▸ Working data

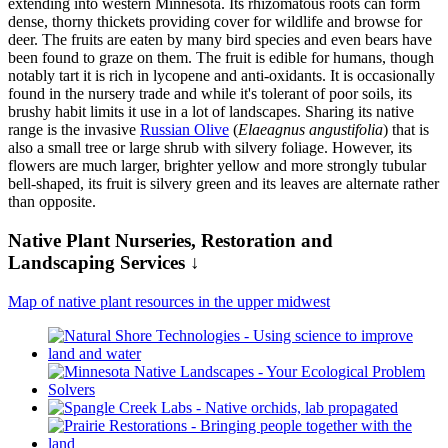
extending into western Minnesota. Its rhizomatous roots can form
dense, thorny thickets providing cover for wildlife and browse for
deer. The fruits are eaten by many bird species and even bears have
been found to graze on them. The fruit is edible for humans, though
notably tart it is rich in lycopene and anti-oxidants. It is occasionally
found in the nursery trade and while it's tolerant of poor soils, its
brushy habit limits it use in a lot of landscapes. Sharing its native
range is the invasive
Russian Olive
(
Elaeagnus angustifolia
) that is
also a small tree or large shrub with silvery foliage. However, its
flowers are much larger, brighter yellow and more strongly tubular
bell-shaped, its fruit is silvery green and its leaves are alternate rather
than opposite.
Native Plant Nurseries, Restoration and
Landscaping Services ↓
Map of native plant resources in the upper midwest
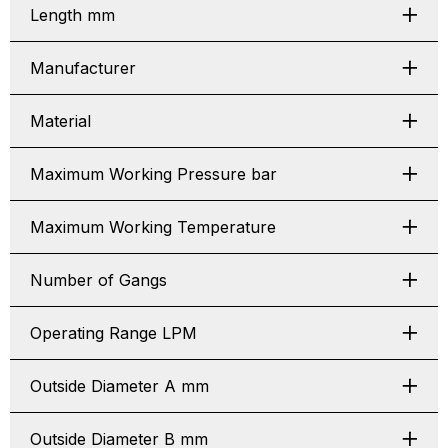
Length mm
Manufacturer
Material
Maximum Working Pressure bar
Maximum Working Temperature
Number of Gangs
Operating Range LPM
Outside Diameter A mm
Outside Diameter B mm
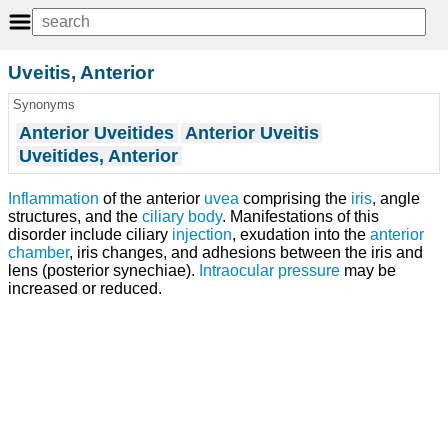
Uveitis, Anterior
Synonyms
Anterior Uveitides
Anterior Uveitis
Uveitides, Anterior
Inflammation
of the anterior
uvea
comprising the
iris
, angle
structures, and the
ciliary body
. Manifestations of this
disorder include ciliary
injection
, exudation into the
anterior
chamber
, iris changes, and adhesions between the iris and
lens (posterior synechiae).
Intraocular pressure
may be
increased or reduced.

▸ Problem statement
Reproduce verbatim the lines of the material above, beginning with its first line and ending with the line that contains "Maximum Working Temperature"; skip pictures.

▸ Solution to this problem
extending into western Minnesota. Its rhizomatous roots can form
dense, thorny thickets providing cover for wildlife and browse for
deer. The fruits are eaten by many bird species and even bears have
been found to graze on them. The fruit is edible for humans, though
notably tart it is rich in lycopene and anti-oxidants. It is occasionally
found in the nursery trade and while it's tolerant of poor soils, its
brushy habit limits it use in a lot of landscapes. Sharing its native
range is the invasive
Russian Olive
(
Elaeagnus angustifolia
) that is
also a small tree or large shrub with silvery foliage. However, its
flowers are much larger, brighter yellow and more strongly tubular
bell-shaped, its fruit is silvery green and its leaves are alternate rather
than opposite.
Native Plant Nurseries, Restoration and
Landscaping Services ↓
Map of native plant resources in the upper midwest
Length mm
Manufacturer
Material
Maximum Working Pressure bar
Maximum Working Temperature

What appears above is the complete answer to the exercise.